Oui! Grande mer de délires douée
… dicono ci sia Uno che ha promesso di
vincere la morte
fossi il drone di New Orleans ciò non mi importerebbe
potendo io per hobby organizzare un tour
nel fetido vascone di Santa Niña Blanca
guardando da lontano l’equorea agonia
delle cozze in ipossia
la strozza degli anellidi farcita di salsedine.

Oh, farmi un’idea precisa della morte
del tipo di stupore che si prova a starne fuori
pinneggiando controvoglia nell’attesa
di tornare in superficie a fare il morto

con le braccia larghe, a croce.

Shutdown


[…]
Non aspetta che si abbassino le luci
perché fuori sono le tre del pomeriggio
e si è già fatto buio su tutta la terra

Senescenza – potatura


Anni dopo, potei finalmente prendermi cura di mio nonno, ormai una catasta d’ossa con gli occhi e la bocca.
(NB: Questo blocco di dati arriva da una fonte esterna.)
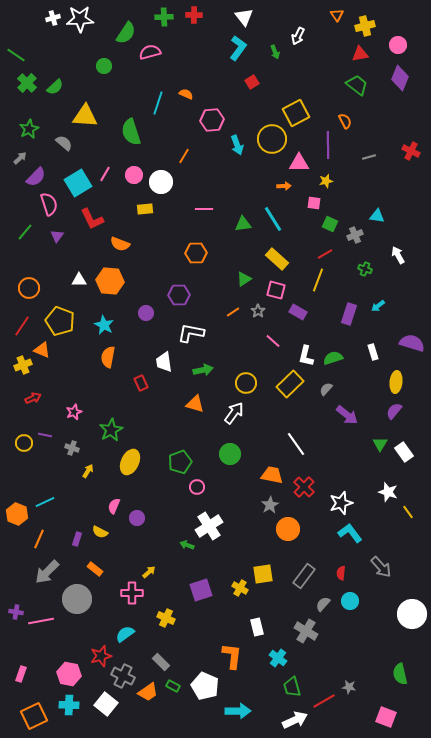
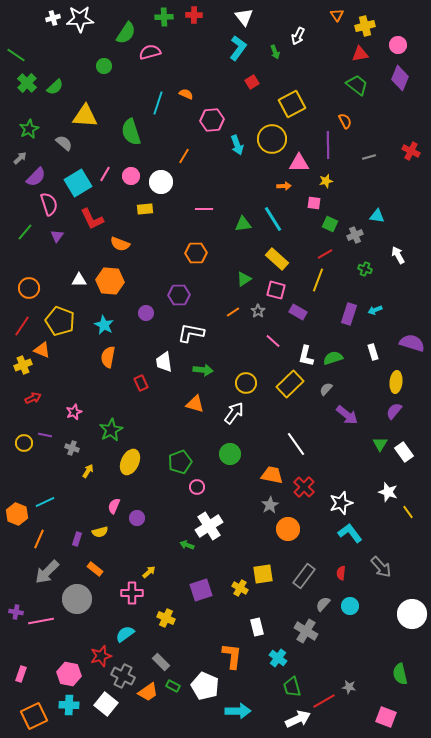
yellow square at (296, 113): moved 4 px left, 9 px up
pink circle at (134, 175): moved 3 px left, 1 px down
cyan arrow at (378, 306): moved 3 px left, 4 px down; rotated 16 degrees clockwise
green arrow at (203, 370): rotated 18 degrees clockwise
yellow semicircle at (100, 532): rotated 42 degrees counterclockwise
cyan circle at (350, 601): moved 5 px down
white arrow at (295, 720): moved 3 px right, 1 px up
Passava gran parte del suo tempo su una sedia di legno, con un cuscino sotto il culo inesistente, gli occhi cisposi, le gambe incrociate e in bocca un lapis scorciato che credeva una sigaretta. Lo stringeva tra le dita, strizzava le labbra rapprese e aspirava convinto. Nella sua testa, era una sigaretta senza fine. Starnutiva molto, molte volte e molto forte e quando si riprendeva dallo spasmo involontario, si guardava attorno smarrito. Talvolta spezzava il silenzio profondo della casa, con la naturalezza di chi riprende un discorso appena interrotto, biasciando: «piteccio viceversa carraia montorsoli suor agnese». Dopo la morte della nonna, rimase sempre più tempo nel letto e smise del tutto di parlare. Quando entravo nella sua stanza, lo vedevo chiuso nel letto con le sponde, accartocciato sul fianco spalle alla porta, secco e sfinito come una ramaglia dentro una voliera. Mi trovavo a stirargli le braccia e le gambe per farlo scendere, sicuramente sentiva un grande dolore. Quando poi lo rimettevo a letto, prima di chiudere la porta stavo a guardarlo per un po’ attraverso l’oscurità della stanza, si richiudeva, barbicando gli arti intorno al bulbo. Dormiva mormorando nel sonno. Al mattino, sobbalzava mentre gli aprivo di nuovo le ossa, mi guardava, non capiva chi fossi, chi era quello che lo stava strappando dalla bara, il suo cuore ritmava un bolero, aveva un discorso d’amore stranito negli occhi. Morendo mi metteva a dimora.